Celestin-Schartz et al conducted a prospective, open-label, non-comparative trial of 17 human immunodeficiency virus (HIV)-negative patients (14 males, 3 females) with classic or endemic Kaposi's sarcoma.⁸¹ Patients applied 5% imiquimod cream under occlusion three times a week for 24 weeks. At 36 weeks, 2 of 17 patients (12%) had a complete response and 6 of 17 (35%) had a partial response. Six of 17 patients (35%) experienced tumor progression.

Infantile hemangioma

McCuaig et al conducted a prospective, open-label, non-comparative trial of 16 infants (mean age 4.1 months) with previously untreated, non-ulcerated superficial or mixed infantile hemangioma.⁸² Imiquimod 5% was applied 3 to 7 times per week for 16 weeks. Lesions were assessed at the end of the 16 week treatment as well as at 16 weeks post-treatment. No changes in mean lesion area, volume, depth, or elevation were observed at either timepoint. Erythema was significantly improved at the 16-week post-treatment timepoint compared to baseline (p < 0.01).

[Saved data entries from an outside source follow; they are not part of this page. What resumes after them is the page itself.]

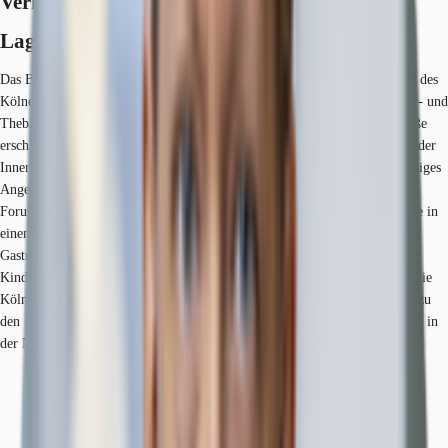
Verfügbare Fläche
Lage und Verkehrsanbindung
Das Barthonia Forum befindet sich direkt an der zentralen Einkaufsstraße des
Kölner Stadtteils Ehrenfeld, und liegt zwischen der Venloer-, Vogelsanger- und
Thebäerstraße. Das Objekt ist über die Venloer- und die Vogelsanger Straße
erschlossen. Beide Straßen sind direkt an die sechsspurige Hauptverkehrsader
Innere Kanalstraße angebunden. An der Venloer Straße findet sich ein üppiges
Angebot an Restaurants, Cafés und Geschäften. Ein Teil des „Barthonia
Forums“ ist die frühere Hauptverwaltung von „4711 Kölnisch Wasser“, die in
einem verkehrsberuhigtem Komplex aus Wohn-, Gewerbe- und
Gastronomieflächen liegt. Hier befinden sich auch die Post, eine
Kindertagesstätte und ein großer Supermarkt. Ein schneller Anschluss an die
Kölner Innenstadt und die umliegenden Autobahnen wird durch die Nähe zu
den Ringen gewährleistet. Dienstleister des täglichen Bedarfs befinden sich in
der Nähe.
Hauptbahnhof, Köln, Fahrzeit: 7 min
Straßenbahn/Tram, Piusstraße 3, 4, 18, Gehzeit: 3 min
Bundesautobahn, A 1, Fahrzeit: 8 min
Flughafen, Köln/Bonn, Fahrzeit: 17 min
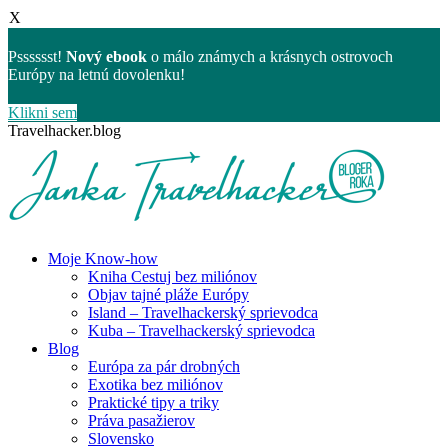
X
Psssssst!
Nový ebook
o málo známych a krásnych ostrovoch
Európy na letnú dovolenku!
Klikni sem
Skip
Travelhacker.blog
to
content
Moje Know-how
Kniha Cestuj bez miliónov
Objav tajné pláže Európy
Island – Travelhackerský sprievodca
Kuba – Travelhackerský sprievodca
Blog
Európa za pár drobných
Exotika bez miliónov
Praktické tipy a triky
Práva pasažierov
Slovensko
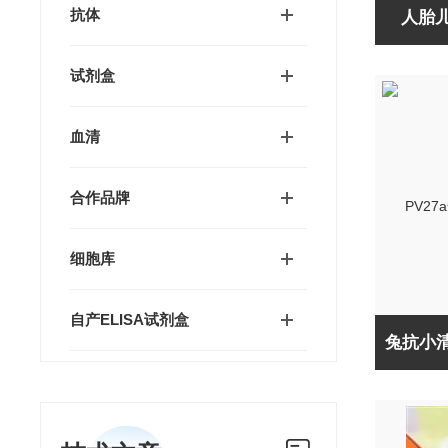
抗体
人胎
试剂盒
血清
合作品牌
细胞库
自产ELISA试剂盒
兔抗小清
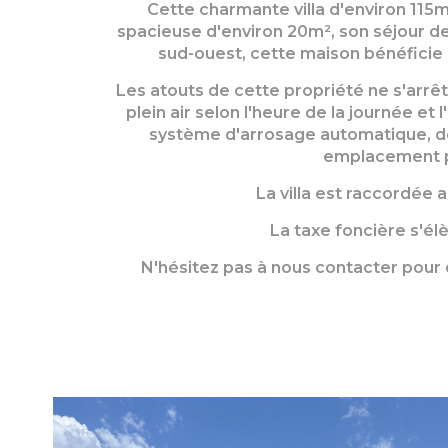
Cette charmante villa d'environ 115
spacieuse d'environ 20m², son séjour de
sud-ouest, cette maison bénéficie d
Les atouts de cette propriété ne s'arrêt
plein air selon l'heure de la journée et 
système d'arrosage automatique, de 
emplacement pré
La villa est raccordée 
La taxe foncière s'élè
N'hésitez pas à nous contacter pour 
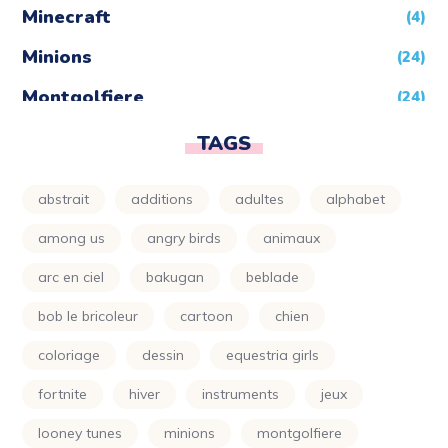
Minecraft
(4)
Minions
(24)
Montgolfiere
(24)
Moto
(24)
TAGS
Naruto
(5)
abstrait
additions
adultes
alphabet
Nature
(72)
among us
angry birds
animaux
Night Funkin
(24)
arc en ciel
bakugan
beblade
One Piece
(5)
bob le bricoleur
cartoon
chien
Parapluie
(24)
coloriage
dessin
equestria girls
Petit Ours Brun
(24)
fortnite
hiver
instruments
jeux
Planète
(24)
looney tunes
minions
montgolfiere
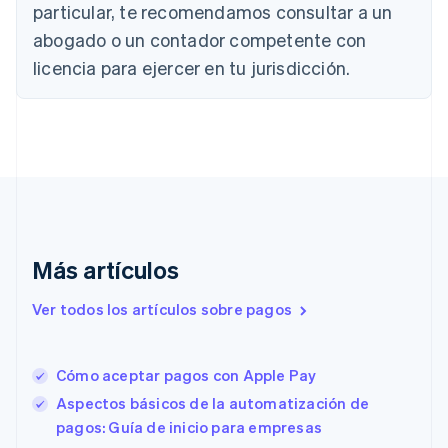
English
Français
particular, te recomendamos consultar a un
China continental
abogado o un contador competente con
简体中文
English
Chipre
licencia para ejercer en tu jurisdicción.
English
Croacia
English
Italiano
Dinamarca
English
Emiratos Árabes Unidos
English
Eslovaquia
English
Más artículos
Eslovenia
English
Italiano
Ver todos los artículos sobre pagos
España
Español
English
Estados Unidos
English
Español
简体中文
Cómo aceptar pagos con Apple Pay
Estonia
Aspectos básicos de la automatización de
English
pagos: Guía de inicio para empresas
Finlandia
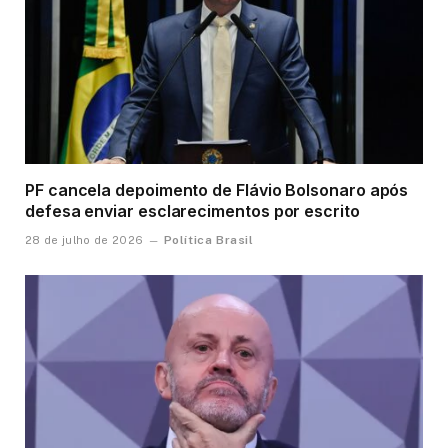
PF cancela depoimento de Flávio Bolsonaro após
defesa enviar esclarecimentos por escrito
Política Brasil
28 de julho de 2026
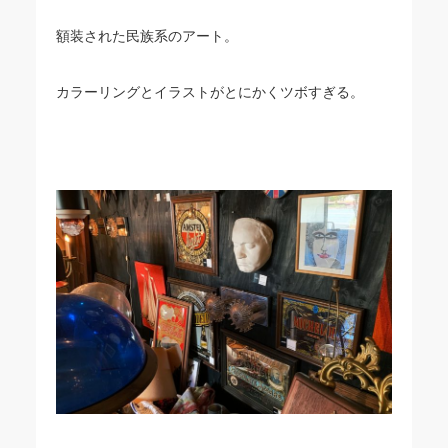
額装された民族系のアート。
カラーリングとイラストがとにかくツボすぎる。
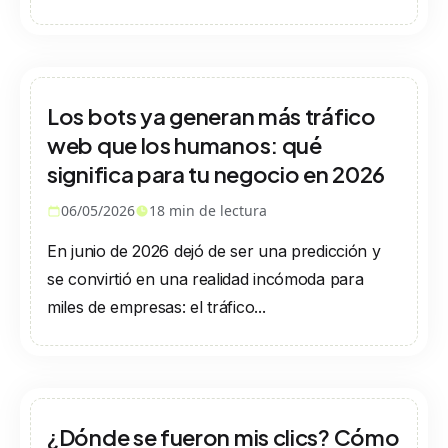
Los bots ya generan más tráfico
web que los humanos: qué
significa para tu negocio en 2026
06/05/2026
18
min de lectura
En junio de 2026 dejó de ser una predicción y
se convirtió en una realidad incómoda para
miles de empresas: el tráfico...
¿Dónde se fueron mis clics? Cómo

In a prospective, non-comparative trial, Welsh et al treated 10 infants with infantile hemangiomas with 5% imiquimod 5 days per week for up to 16 weeks.⁸³ Four of the 10 infants (40%) had complete resolution of their lesions, another 4 infants (40%) experienced partial resolution, 1 infant did not respond to therapy (10%), and the remaining infant discontinued at 3 weeks in order to receive microembolizaton. A recent case series of 5 infants by Barry et al reported similar results.⁸⁴ Two of the 5 infants (40%) had a complete response, 2 (40%) had a partial response and 1 had no response to treatment.

Pyogenic granuloma

A number of case reports describe imiquimod's efficacy for pyogenic granuloma. The largest of these reports describes 5 children (ages 6 months to 4 years) treated with 5% imiquimod cream.⁸⁵ Three of the children were treated daily; one was treated daily for 1 week and then every other day for 4 more applications; the fifth child was treated three times a week. The duration of treatment ranged from 2-4 weeks, and all 5 children experienced full resolution of their pyogenic granuloma during this period.

Adults with pyogenic granuloma appear to benefit from imiquimod as well. A report by Georgiou et al described an 82-year old man with recurrent pyogenic granuloma on his hand that was treated with 5% imiquimod twice daily for 3 weeks. At 8 month follow- up, he had no evidence of recurrence.⁸⁶

Skin diseases in immunosuppressed patients

Because imiquimod is thought to work primarily by stimulating innate and adaptive immunity, its efficacy in immunosuppressed patients has been an interesting point of study. In 1999, Gilson et al reported a prospective, randomized, double-blinded, vehicle-controlled study of 100 HIV-positive patients (97 men and 3 women) with external anogenital warts across 13 institutions in the United Kingdom and United States.⁸⁷ These patients were randomized to either 5% imiquimod or vehicle cream, three times per week for up to 16 weeks. Inclusion criteria were age ≥18 years, CD4 count ≥100 cells/μL, and Karnofsky score ≥70. Eleven percent of imiquimod treated patients demonstrated complete clearance of their warts, compared to 6% of placebo patients (p = 0.488). Although complete clearance was not significantly different for the imiquimod group, imiquimod-treated patients did demonstrate a higher rate of partial clearance (≥50% reduction in wart area) than placebo patients (38% vs. 14% respectively; p < 0.05). Overall, these results support the model that imiquimod is less effective in the context of HIV.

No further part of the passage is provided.